Author:  Mark Kinsey Model:  16K ZX81 Formats:    .TZX   .Z81
Submission date:  5 March 2021 Documentation:  instructions in .DOCX, .ODT and .PDF form; cassette inlay Tested on:  EightyOne 1.21

Download it here

And so it was that on the fifth day of March, 1981, Sinclair computers came of age. The MK14, little more than a jumped-up calculator, was a distant memory and the ZX80, with its flimsy vacuum-formed plastic case, integer arithmetic and meagre 4K RAM, was swept away into obsolescence, replaced by the computer it should really always have been - the ZX81. Exactly 40 years later to the day, I'd been hoping to have a bumper dose of Crap Games for the dear old door wedge, but nothing had been submitted, and my internally-enhanced ZX81 was having a fit of emo (see the first picture below).

And then, at 7:53 pm, an email arrived, and suddenly everything was right with the world again.

Don't Panic is, as more than 42% of you will have twigged, a Hitchhiker's Guide To The Galaxy themed game, which instantly qualifies it for the Yellow Challenge (seeing as that's specifically what I asked for). As the story goes, it may or may not be 8 March 1978, but even so, the Vogons are hanging malevolently over Earth, demolition beams at the ready, grumbling about humanity not having been to Alpha Centauri to read the planning application. The entire population of the Earth is running around like somewhere between 4.3 and 7.8 billion headless chickens in a state of panic...

...and it is your job to reduce or even outright erase that panic. You may or may not be Arthur Dent, or Ford Prefect, or Mr L. Prosser, or a Nutrimatic drinks machine, none of whom would be very good at reducing panic. But you do have a ZX81 with a non-wobbly RAM pack ( 1978? Maybe Arthur took it with him when he landed on prehistoric Earth and it's now two million years old?), and on loading the game, there will be a short intermission followed by the appearance of the words "DON'T PANIC!" in large, friendly letters. And by that I mean ZX81-grade Chunk-o-vision™.

You have one solitary Chunk-o-vision™ pixel at the bottom of the screen, with which you must eradicate the PANIC. You move it left and right (with Z and X, appropriately) and fire at it with M. If this sounds familiar, then that's because it's a chunky, monochrome answer to Pixel Perfect Shot from earlier this year - except that the pixel won't stop when it collides with anything on screen (mainly because the ZX81 doesn't have the POINT function...), it will plough straight through it, like a bulldozer through Arthur Dent's house. To clear the level, simply erase everything on the screen with your pixel.

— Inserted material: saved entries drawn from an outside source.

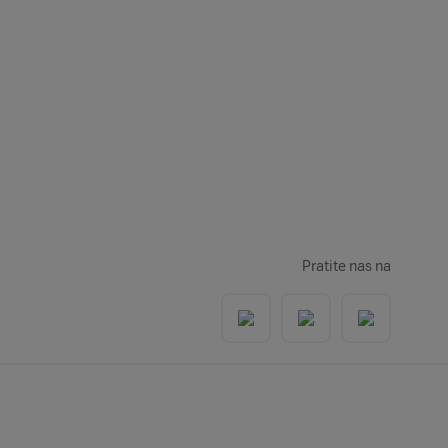
Pratite nas na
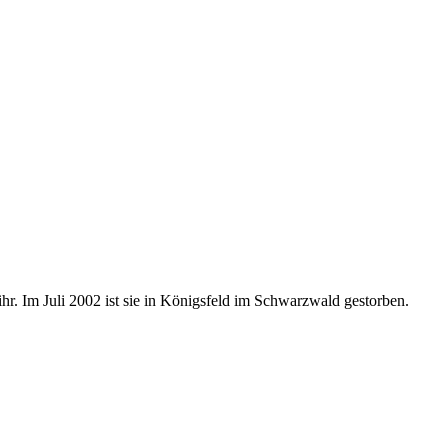
hr. Im Juli 2002 ist sie in Königsfeld im Schwarzwald gestorben.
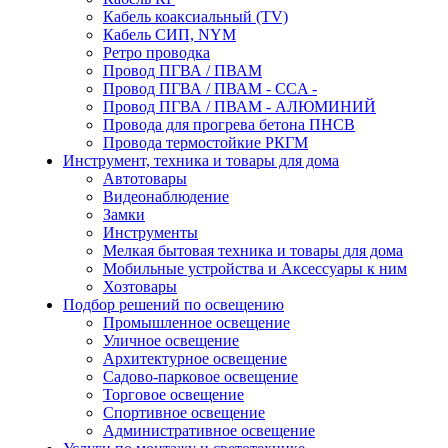
Кабель коаксиальный (TV)
Кабель СИП, NYM
Ретро проводка
Провод ПГВА / ПВАМ
Провод ПГВА / ПВАМ - CCA -
Провод ПГВА / ПВАМ - АЛЮМИНИЙ
Провода для прогрева бетона ПНСВ
Провода термостойкие РКГМ
Инструмент, техника и товары для дома
Автотовары
Видеонаблюдение
Замки
Инструменты
Мелкая бытовая техника и товары для дома
Мобильные устройства и Аксессуары к ним
Хозтовары
Подбор решений по освещению
Промышленное освещение
Уличное освещение
Архитектурное освещение
Садово-парковое освещение
Торговое освещение
Спортивное освещение
Административное освещение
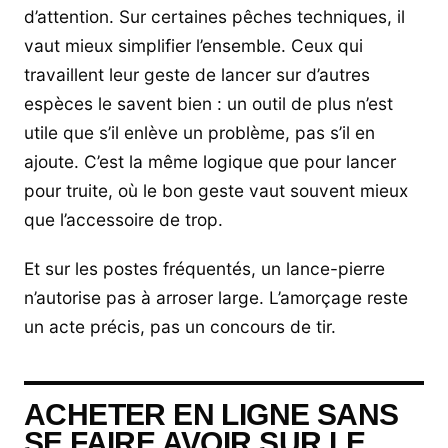
d’attention. Sur certaines pêches techniques, il
vaut mieux simplifier l’ensemble. Ceux qui
travaillent leur geste de lancer sur d’autres
espèces le savent bien : un outil de plus n’est
utile que s’il enlève un problème, pas s’il en
ajoute. C’est la même logique que pour lancer
pour truite, où le bon geste vaut souvent mieux
que l’accessoire de trop.
Et sur les postes fréquentés, un lance-pierre
n’autorise pas à arroser large. L’amorçage reste
un acte précis, pas un concours de tir.
ACHETER EN LIGNE SANS
SE FAIRE AVOIR SUR LE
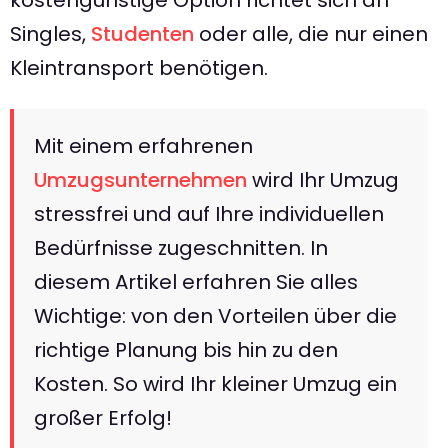
Singles,
Studenten
oder alle, die nur einen
Kleintransport benötigen.
Mit einem erfahrenen
Umzugsunternehmen
wird Ihr Umzug
stressfrei und auf Ihre individuellen
Bedürfnisse zugeschnitten. In
diesem Artikel erfahren Sie alles
Wichtige: von den Vorteilen über die
richtige Planung bis hin zu den
Kosten. So wird Ihr kleiner Umzug ein
großer Erfolg!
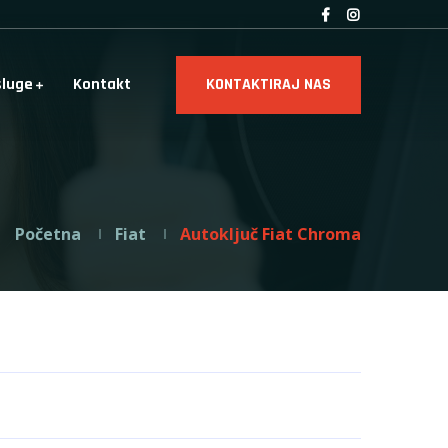
sluge
Kontakt
KONTAKTIRAJ NAS
Početna
Fiat
Autoključ Fiat Chroma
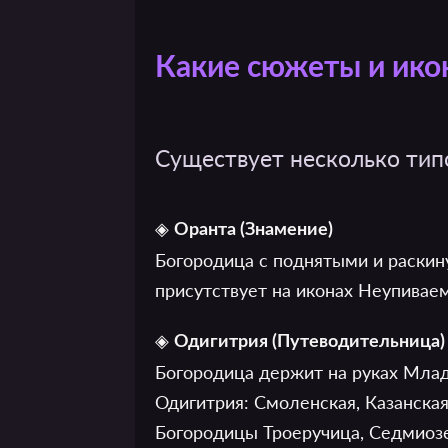
Какие сюжеты и ико
Существует несколько тип
◈
Оранта (Знамение)
Богородица с поднятыми и раскин
присутствует на иконах Неупивае
◈
Одигитрия (Путеводительница)
Богородица держит на руках Млад
Одигитрия: Смоленская, Казанска
Богородицы Троеручица, Седмиоз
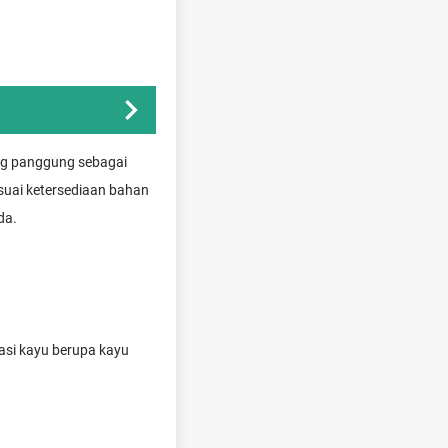
ng panggung sebagai
suai ketersediaan bahan
eda.
si kayu berupa kayu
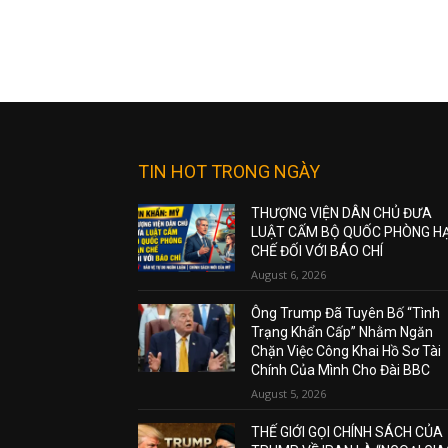
TIN HOT TRONG NGÀY
THƯỢNG VIỆN DÂN CHỦ ĐƯA
LUẬT CẤM BỘ QUỐC PHÒNG H
CHẾ ĐỐI VỚI BÁO CHÍ
August 6, 2026
Ông Trump Đã Tuyên Bố “Tình
Trạng Khẩn Cấp” Nhằm Ngăn
Chặn Việc Công Khai Hồ Sơ Tài
Chính Của Mình Cho Đài BBC
August 5, 2026
THẾ GIỚI GỌI CHÍNH SÁCH CỦA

There are, of course, complications. For a start, you'll be given an invisible and random (no, not that one) time limit in which to do so, and by the looks of the listing, if you're unlucky with the random number generator, the allocated time will be tighter than the bend on Hyde Park Corner which Trillian mastered on a moped and served her so well in piloting the Heart of Gold. And Prostetnic Vogon Mark has a nasty trick for those who can clear the second level: the progress bar at the top of the screen will be as invisible as the time limit, thus requiring a level of accuracy and precision that only a Vogon would ever possess. And all that, in order to avoid the wrath of the Vogons, which can only mean one thing. All together now: "Resistance is Useless!" Or, even worse than being thrown out of the ship into outer space: "Oh freddled gruntbuggly..." I think you know the rest.

For attainment: it's tedious, slightly unfair (with the time limit), introduces artificial difficulty, and has a victory screen so underwhelming that Marvin himself could have made it - all of which have been hallmarks of Crap Games of the past, and ensure that a mere two masks are the maximum it can score. For effort, though, this is what I want to see: there's a smattering of machine code, even if Mark admits he didn't write it himself, it ticks off one of the Challenges properly (unlike Blind Snake Moan), there's an attempt at releasing it on several formats, even if the ZX81 isn't very conducive to that (hence the .Z81 snapshot), and there's amusing instructions with a bit of a backstory, a Red Dwarf reference (I wonder what would happen if Arthur Dent and Dave Lister ever met?) and to top it all off, a cassette inlay, just in case anyone is masochistic enough to want to make this into a real tape. Oh, and I nearly forgot: I will now not be treated to the sight of a ZX81 being emo enough to slit its capacitors in sheer despair that the entire Sinclair world forgot its birthday, thus leaking electrolyte all over a carpet that I've got to keep clean before I vacate the current CSSCGC Towers on 29th March.

I'm going to score it at five Ricks. And that, in conjunction with the low attainment score, thrusts this game into pole position for Most Crap Game Of The Year. I can't think of a better way to say: Happy 40th Birthday to the ZX81!